ACTION ITEM:
Output the number of lines in the entries below with the string "SEND" in them, and nothing further.

[Extracted records]
──────────

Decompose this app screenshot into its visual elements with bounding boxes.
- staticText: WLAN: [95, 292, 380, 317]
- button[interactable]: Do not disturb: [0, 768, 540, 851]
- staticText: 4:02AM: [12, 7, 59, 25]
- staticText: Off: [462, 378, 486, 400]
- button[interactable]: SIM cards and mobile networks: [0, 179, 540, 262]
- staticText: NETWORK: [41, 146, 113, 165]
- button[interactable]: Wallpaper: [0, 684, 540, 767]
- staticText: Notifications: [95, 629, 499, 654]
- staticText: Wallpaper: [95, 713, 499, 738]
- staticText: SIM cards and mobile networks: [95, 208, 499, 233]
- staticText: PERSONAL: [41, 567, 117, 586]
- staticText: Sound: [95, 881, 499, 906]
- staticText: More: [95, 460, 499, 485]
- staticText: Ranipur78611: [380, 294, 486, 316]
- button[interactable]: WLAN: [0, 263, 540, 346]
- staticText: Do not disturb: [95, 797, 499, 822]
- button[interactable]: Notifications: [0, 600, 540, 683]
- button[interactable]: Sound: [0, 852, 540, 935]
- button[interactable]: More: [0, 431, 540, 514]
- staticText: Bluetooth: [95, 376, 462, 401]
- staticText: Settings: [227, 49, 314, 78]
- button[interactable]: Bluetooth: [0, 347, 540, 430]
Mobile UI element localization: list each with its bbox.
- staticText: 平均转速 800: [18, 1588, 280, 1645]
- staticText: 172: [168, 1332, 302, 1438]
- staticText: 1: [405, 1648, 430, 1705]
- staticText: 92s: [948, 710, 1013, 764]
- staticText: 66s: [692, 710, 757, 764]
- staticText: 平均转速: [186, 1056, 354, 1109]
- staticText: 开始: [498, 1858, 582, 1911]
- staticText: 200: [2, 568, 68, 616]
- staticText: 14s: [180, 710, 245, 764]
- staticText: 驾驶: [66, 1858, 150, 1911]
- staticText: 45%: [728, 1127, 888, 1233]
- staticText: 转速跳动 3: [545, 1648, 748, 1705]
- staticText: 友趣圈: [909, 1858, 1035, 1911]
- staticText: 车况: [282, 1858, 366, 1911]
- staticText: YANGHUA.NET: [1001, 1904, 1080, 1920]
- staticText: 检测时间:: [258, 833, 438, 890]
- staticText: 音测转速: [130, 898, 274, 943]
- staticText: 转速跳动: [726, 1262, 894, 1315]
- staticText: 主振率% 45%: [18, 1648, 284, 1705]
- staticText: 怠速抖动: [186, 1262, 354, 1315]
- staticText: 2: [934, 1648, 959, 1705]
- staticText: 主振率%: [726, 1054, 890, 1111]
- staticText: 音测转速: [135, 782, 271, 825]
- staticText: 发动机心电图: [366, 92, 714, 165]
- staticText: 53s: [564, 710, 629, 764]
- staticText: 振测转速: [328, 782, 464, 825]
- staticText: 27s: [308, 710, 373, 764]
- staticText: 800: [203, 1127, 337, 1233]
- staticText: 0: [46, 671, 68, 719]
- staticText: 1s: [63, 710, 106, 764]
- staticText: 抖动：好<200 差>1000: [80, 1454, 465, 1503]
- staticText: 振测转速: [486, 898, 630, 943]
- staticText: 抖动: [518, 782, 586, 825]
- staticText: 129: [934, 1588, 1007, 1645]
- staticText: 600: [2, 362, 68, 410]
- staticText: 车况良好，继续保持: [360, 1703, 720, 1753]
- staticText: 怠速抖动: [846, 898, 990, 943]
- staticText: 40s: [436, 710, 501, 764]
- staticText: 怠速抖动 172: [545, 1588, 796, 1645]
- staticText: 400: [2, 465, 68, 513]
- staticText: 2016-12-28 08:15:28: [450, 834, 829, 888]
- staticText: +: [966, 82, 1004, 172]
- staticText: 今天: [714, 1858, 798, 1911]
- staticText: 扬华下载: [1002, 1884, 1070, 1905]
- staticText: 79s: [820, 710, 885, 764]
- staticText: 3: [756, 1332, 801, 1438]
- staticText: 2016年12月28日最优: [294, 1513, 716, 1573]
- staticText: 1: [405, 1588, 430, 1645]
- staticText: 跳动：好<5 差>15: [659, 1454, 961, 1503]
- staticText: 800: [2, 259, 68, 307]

──────────

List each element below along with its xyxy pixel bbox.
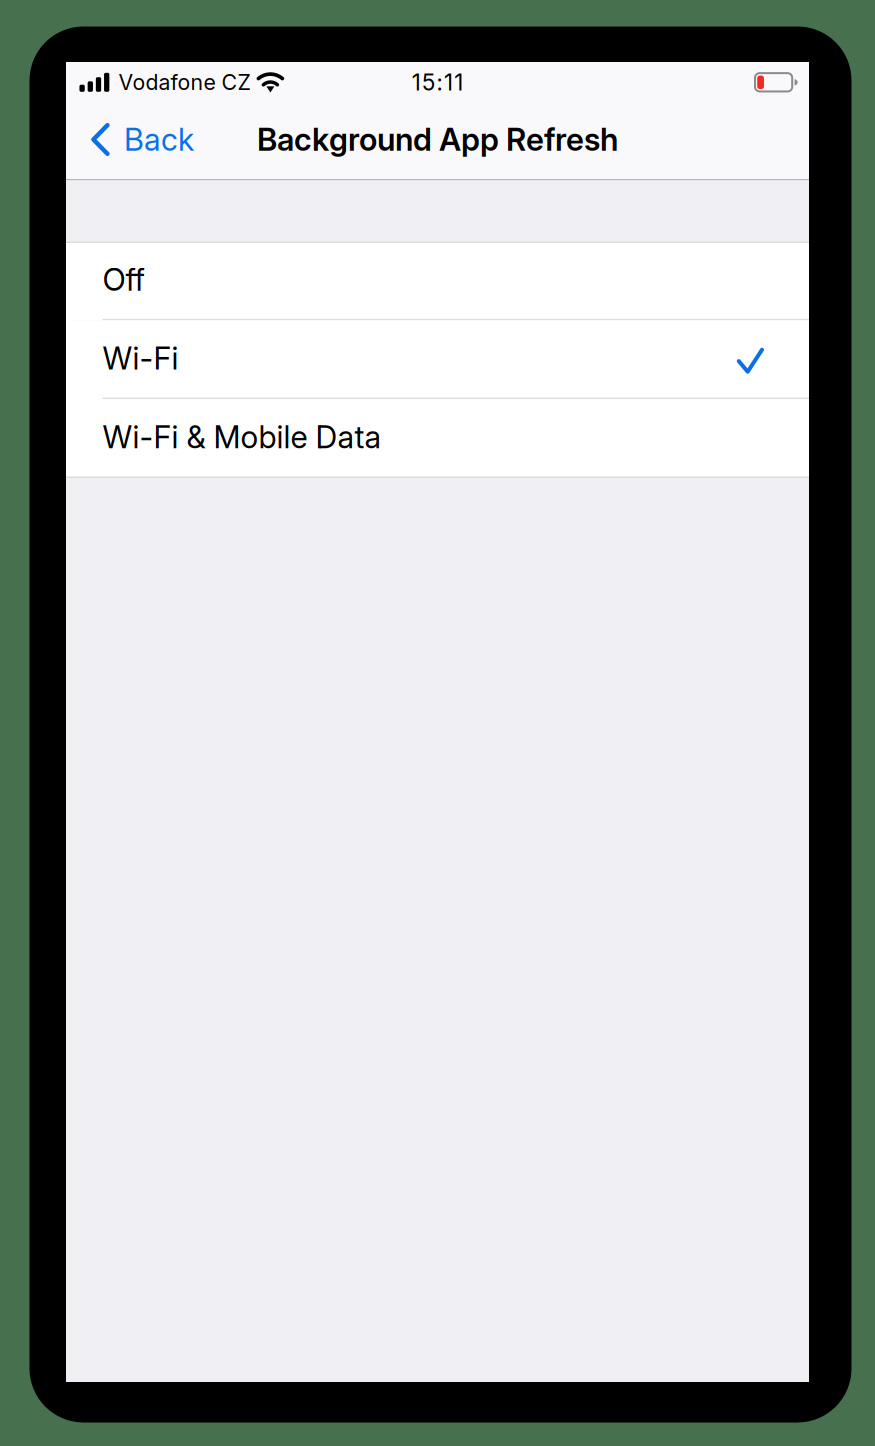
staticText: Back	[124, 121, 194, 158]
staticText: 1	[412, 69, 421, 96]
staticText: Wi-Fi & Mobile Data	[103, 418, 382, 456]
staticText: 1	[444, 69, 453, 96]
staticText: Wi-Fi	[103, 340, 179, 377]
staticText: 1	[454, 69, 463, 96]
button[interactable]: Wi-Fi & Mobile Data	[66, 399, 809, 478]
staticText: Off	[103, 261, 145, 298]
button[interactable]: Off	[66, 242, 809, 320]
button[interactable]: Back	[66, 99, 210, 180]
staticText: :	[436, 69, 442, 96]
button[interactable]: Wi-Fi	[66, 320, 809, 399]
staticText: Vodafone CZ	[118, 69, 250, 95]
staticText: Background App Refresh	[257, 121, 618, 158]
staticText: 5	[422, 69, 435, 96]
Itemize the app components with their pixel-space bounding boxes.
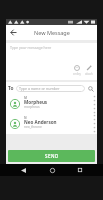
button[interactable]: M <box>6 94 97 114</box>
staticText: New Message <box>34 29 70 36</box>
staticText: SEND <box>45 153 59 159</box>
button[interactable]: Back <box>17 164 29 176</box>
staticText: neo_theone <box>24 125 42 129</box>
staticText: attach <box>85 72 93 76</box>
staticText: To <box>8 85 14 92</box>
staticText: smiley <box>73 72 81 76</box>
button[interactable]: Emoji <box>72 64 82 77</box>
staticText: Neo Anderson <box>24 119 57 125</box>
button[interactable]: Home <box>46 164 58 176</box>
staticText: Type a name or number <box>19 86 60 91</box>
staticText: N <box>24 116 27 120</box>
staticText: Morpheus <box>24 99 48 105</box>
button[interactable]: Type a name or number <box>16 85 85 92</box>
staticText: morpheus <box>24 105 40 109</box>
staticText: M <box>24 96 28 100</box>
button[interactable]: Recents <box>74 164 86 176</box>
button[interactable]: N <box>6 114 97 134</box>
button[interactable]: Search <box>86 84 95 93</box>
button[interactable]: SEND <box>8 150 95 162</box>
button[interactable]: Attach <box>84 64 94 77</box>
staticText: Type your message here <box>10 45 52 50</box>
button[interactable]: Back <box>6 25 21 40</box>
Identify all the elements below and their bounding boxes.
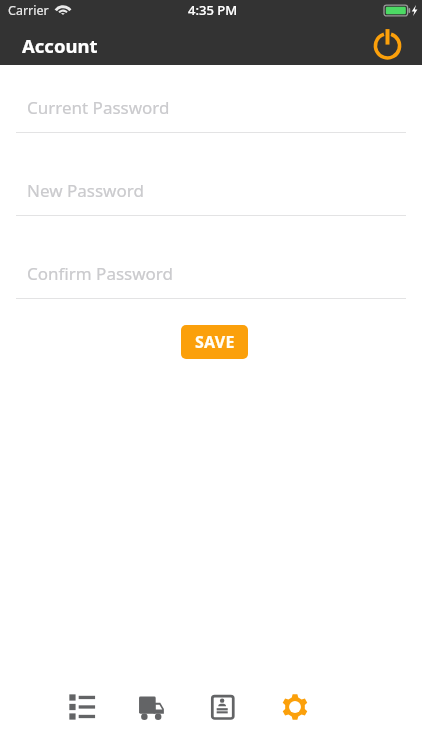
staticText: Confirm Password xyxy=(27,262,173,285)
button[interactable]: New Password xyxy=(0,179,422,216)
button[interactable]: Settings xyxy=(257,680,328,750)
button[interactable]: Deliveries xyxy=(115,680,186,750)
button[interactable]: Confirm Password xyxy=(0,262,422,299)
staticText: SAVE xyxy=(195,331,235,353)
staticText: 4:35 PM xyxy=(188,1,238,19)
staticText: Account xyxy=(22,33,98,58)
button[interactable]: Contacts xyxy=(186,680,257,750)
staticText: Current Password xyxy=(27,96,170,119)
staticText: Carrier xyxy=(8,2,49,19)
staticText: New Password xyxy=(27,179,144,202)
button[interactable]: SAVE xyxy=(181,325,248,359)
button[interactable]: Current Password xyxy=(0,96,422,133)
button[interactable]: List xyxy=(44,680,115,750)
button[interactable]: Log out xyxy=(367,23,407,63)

──────────

RESPONSE FOR THIS EXERCISE:
2